Commémoration religieuse incontournable dans le monde musulman chiite, Achoura marque la mort de l'imam Hussein, tué en 680 par les troupes du calife omeyyade Yazid lors d'une bataille à Kerbala, dans le centre de l'Irak moderne. Des centaines de milliers de fidèles, certains venus d'Iran ou du Pakistan, ont envahi mardi l'esplanade de Kerbala reliant les mausolées de l'imam Hussein et de son frère Abbas, également tué dans la bataille de Kerbala.

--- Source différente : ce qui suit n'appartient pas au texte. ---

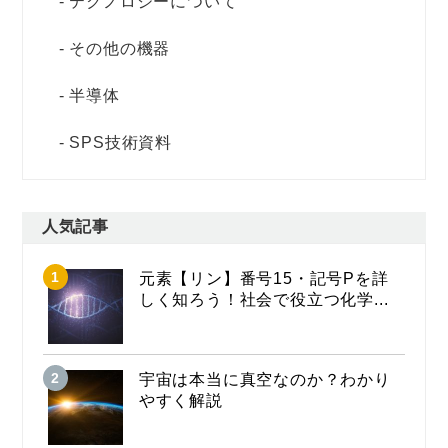
テクノロジーについて
その他の機器
半導体
SPS技術資料
人気記事
元素【リン】番号15・記号Pを詳
しく知ろう！社会で役立つ化学...
宇宙は本当に真空なのか？わかり
やすく解説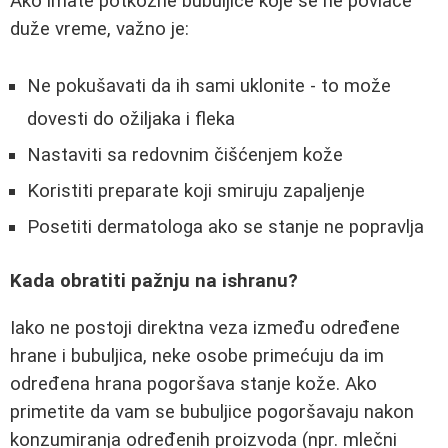
Ako imate potkožne bubuljice koje se ne povlače
duže vreme, važno je:
Ne pokušavati da ih sami uklonite - to može
dovesti do ožiljaka i fleka
Nastaviti sa redovnim čišćenjem kože
Koristiti preparate koji smiruju zapaljenje
Posetiti dermatologa ako se stanje ne popravlja
Kada obratiti pažnju na ishranu?
Iako ne postoji direktna veza između određene
hrane i bubuljica, neke osobe primećuju da im
određena hrana pogoršava stanje kože. Ako
primetite da vam se bubuljice pogoršavaju nakon
konzumiranja određenih proizvoda (npr. mlečni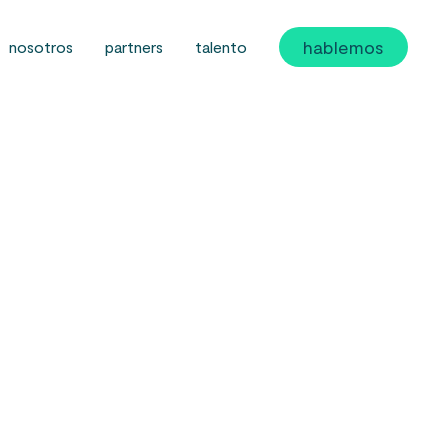
hablemos
nosotros
partners
talento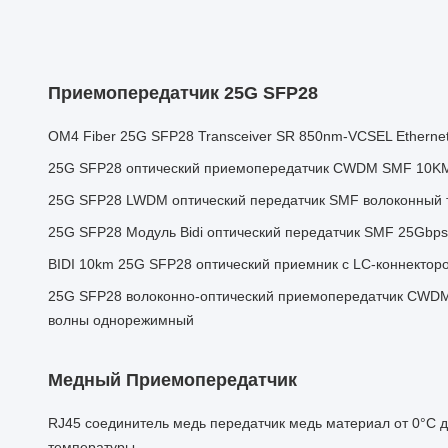
Приемопередатчик 25G SFP28
OM4 Fiber 25G SFP28 Transceiver SR 850nm-VCSEL Ethernet
25G SFP28 оптический приемопередатчик CWDM SMF 10KM
25G SFP28 LWDM оптический передатчик SMF волоконный т
25G SFP28 Модуль Bidi оптический передатчик SMF 25Gb
BIDI 10km 25G SFP28 оптический приемник с LC-коннект
25G SFP28 волоконно-оптический приемопередатчик CWD
волны однорежимный
Медный Приемопередатчик
RJ45 соединитель медь передатчик медь материал от 0°C 
температуры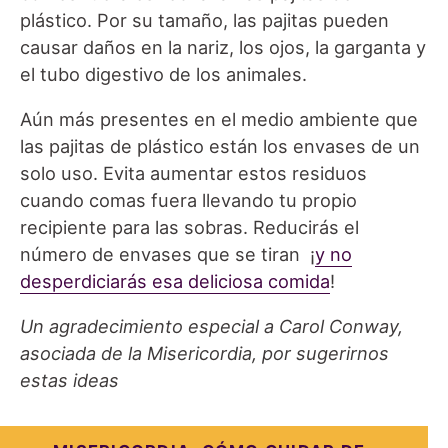
plástico. Por su tamaño, las pajitas pueden
causar daños en la nariz, los ojos, la garganta y
el tubo digestivo de los animales.
Aún más presentes en el medio ambiente que
las pajitas de plástico están los envases de un
solo uso. Evita aumentar estos residuos
cuando comas fuera llevando tu propio
recipiente para las sobras. Reducirás el
número de envases que se tiran ¡
y no
desperdiciarás esa deliciosa comida
!
Un agradecimiento especial a Carol Conway,
asociada de la Misericordia, por sugerirnos
estas ideas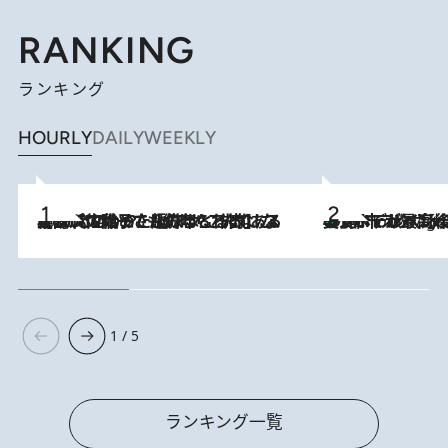
RANKING
ランキング
HOURLY
DAILY
WEEKLY
2026.8.5
【阿川佐和子さんの年とる力】なぜ70代で始めた趣味は“こんなに楽しい”のか？ ピアノ、俳句…スランプに陥っても続けられる“ある秘訣”とは
美食、デザイン、ホスピタリティのすべてが最高峰！ ノルウェー第4の都市スタヴァンゲルのW
10 Hours Ago
1 / 5
ランキング一覧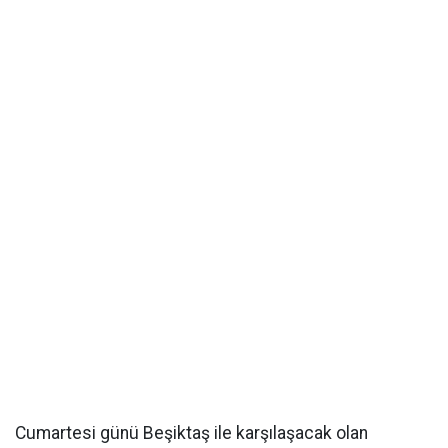
Cumartesi günü Beşiktaş ile karşılaşacak olan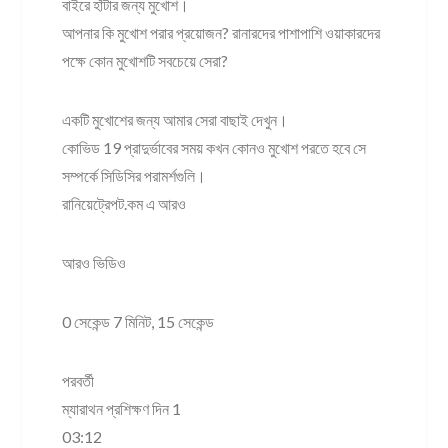
বাইরে হাঁটার জন্য মুখোশ।
আপনার কি মুখোশ পরার প্রয়োজন? রানারদের পাশাপাশি ওয়াকারদের
পক্ষে কোন মুখোশটি সবচেয়ে সেরা?
একটি মুখোশের জন্য আমার সেরা বাছাই দেখুন।
কোভিড 19 প্রাদুর্ভাবের সময় কখন কোনও মুখোশ পরতে হবে সে
সম্পর্কে সিডিসির পরামর্শগুলি।
রানিয়েট্রেপট.কম এ আরও
আরও ভিডিও
0 সেকেন্ড 7 মিনিট, 15 সেকেন্ড
পরবর্তী
ম্যারাথন প্রশিক্ষণ দিন 1
03:12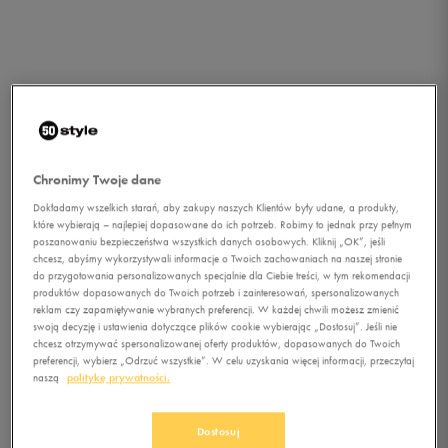
Chronimy Twoje dane
Dokładamy wszelkich starań, aby zakupy naszych Klientów były udane, a produkty,
które wybierają – najlepiej dopasowane do ich potrzeb. Robimy to jednak przy pełnym
poszanowaniu bezpieczeństwa wszystkich danych osobowych. Kliknij „OK”, jeśli
chcesz, abyśmy wykorzystywali informacje o Twoich zachowaniach na naszej stronie
do przygotowania personalizowanych specjalnie dla Ciebie treści, w tym rekomendacji
produktów dopasowanych do Twoich potrzeb i zainteresowań, spersonalizowanych
1/1
reklam czy zapamiętywanie wybranych preferencji. W każdej chwili możesz zmienić
swoją decyzję i ustawienia dotyczące plików cookie wybierając „Dostosuj”. Jeśli nie
chcesz otrzymywać spersonalizowanej oferty produktów, dopasowanych do Twoich
preferencji, wybierz „Odrzuć wszystkie”. W celu uzyskania więcej informacji, przeczytaj
naszą
politykę prywatności.
Dostosuj
PUMA RĘKAWICZKI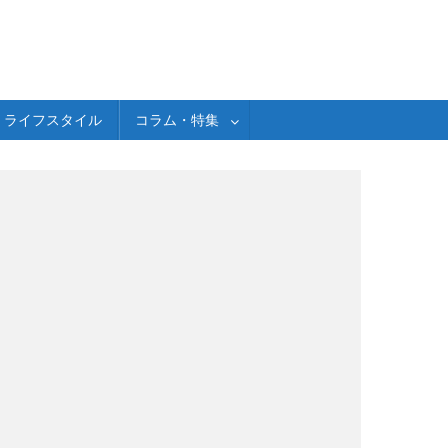
ライフスタイル
コラム・特集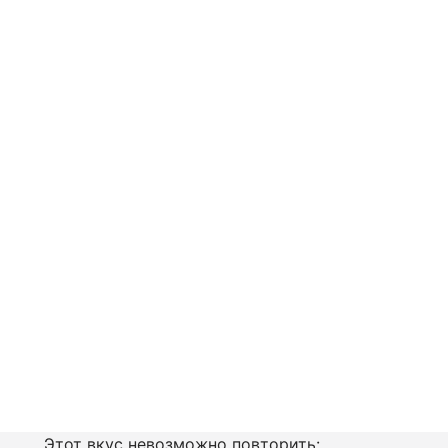
Этот вкус невозможно повторить: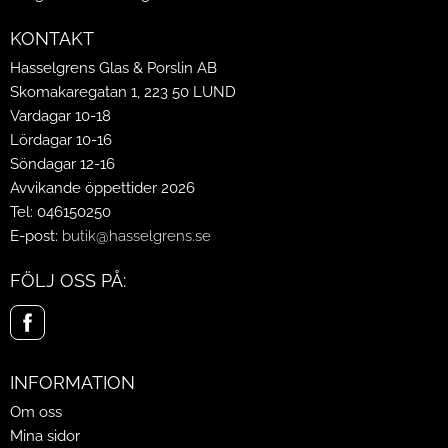
KONTAKT
Hasselgrens Glas & Porslin AB
Skomakaregatan 1, 223 50 LUND
Vardagar 10-18
Lördagar 10-16
Söndagar 12-16
Avvikande öppettider 2026
Tel: 046150250
E-post:
butik@hasselgrens.se
FÖLJ OSS PÅ:
INFORMATION
Om oss
Mina sidor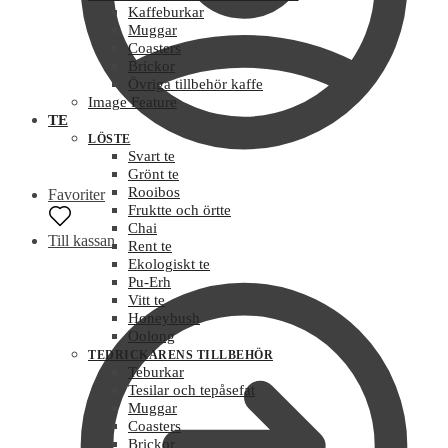
Kaffeburkar
Muggar
Coasters
Brickor
Övriga tillbehör kaffe
Image Feature
TE
LÖSTE
Svart te
Grönt te
Rooibos
Favoriter
Fruktte och örtte
Chai
Till kassan
Rent te
Ekologiskt te
Pu-Erh
Vitt te
Honeybush
Oolong
TEDRICKARENS TILLBEHÖR
Teburkar
Tesilar och tepåsefat
Muggar
Coasters
Brickor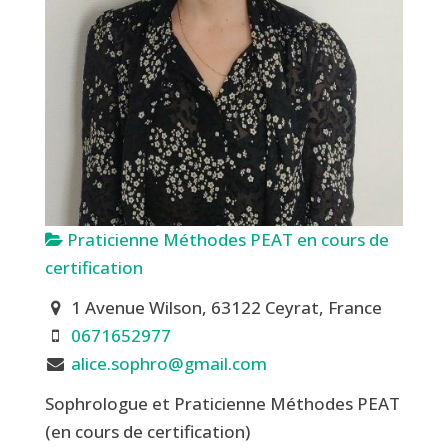
Praticienne Méthodes PEAT en cours de
certification
1 Avenue Wilson, 63122 Ceyrat, France
0671652977
alice.sophro@gmail.com
Sophrologue et Praticienne Méthodes PEAT
(en cours de certification)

Des célébrations sur fond de tensions

Achoura intervient cette année sur fond de profondes divisions politiques inter-chiites en Irak, les partisans de l'influent Moqtada Sadr poursuivant à Bagdad un sit-in initié depuis une dizaine de jours.  Avec son sit-in, le camp sadriste entend protester contre une candidature au poste de Premier ministre présentée par ses rivaux du Cadre de coordination, puissante alliance de factions chiites pro-Iran. Moqtada Sadr a par ailleurs réclamé une dissolution du Parlement et des législatives anticipées.

Pendant la commémoration, le secrétaire général du Hezbollah, Sayyed Hassan Nasrallah, a adressé un message à la foule; appelant au rassemblement: "nous avons atteint nos objectifs, et nous irons au bout du chemin. Personne ne devrait nous juger, nous provoquer, ou nous menacer. Et personne ne parier sur notre peur."

Un discours qui survient quelques heures après une nouvelle escalade de tensions entre le Hezbollah libanais et Israël, au sujet à propos des eaux contestées entre les deux pays en Méditerranée orientale, où la découverte ces dernières années de vastes gisements gaziers a attisé les contentieux frontaliers. Le Liban et Israël, deux pays voisins officiellement toujours en état de guerre, mènent des négociations inédites par l'intermédiaire de Washington pour régler leur différend frontalier et lever les obstacles à la prospection d'hydrocarbures. Il faut que "le pétrole, le gaz et l'eau du Liban restent à lui, et que personne ne soit autorisé à piller ses richesses", a affirmé Hassan Nasrallah. "L_a main qui touchera à nos richesses sera coupée_", a-t-il martelé.

La commémoration d'Achoura se tient dans d'autres villes comme Najaf (centre) ou Bagdad.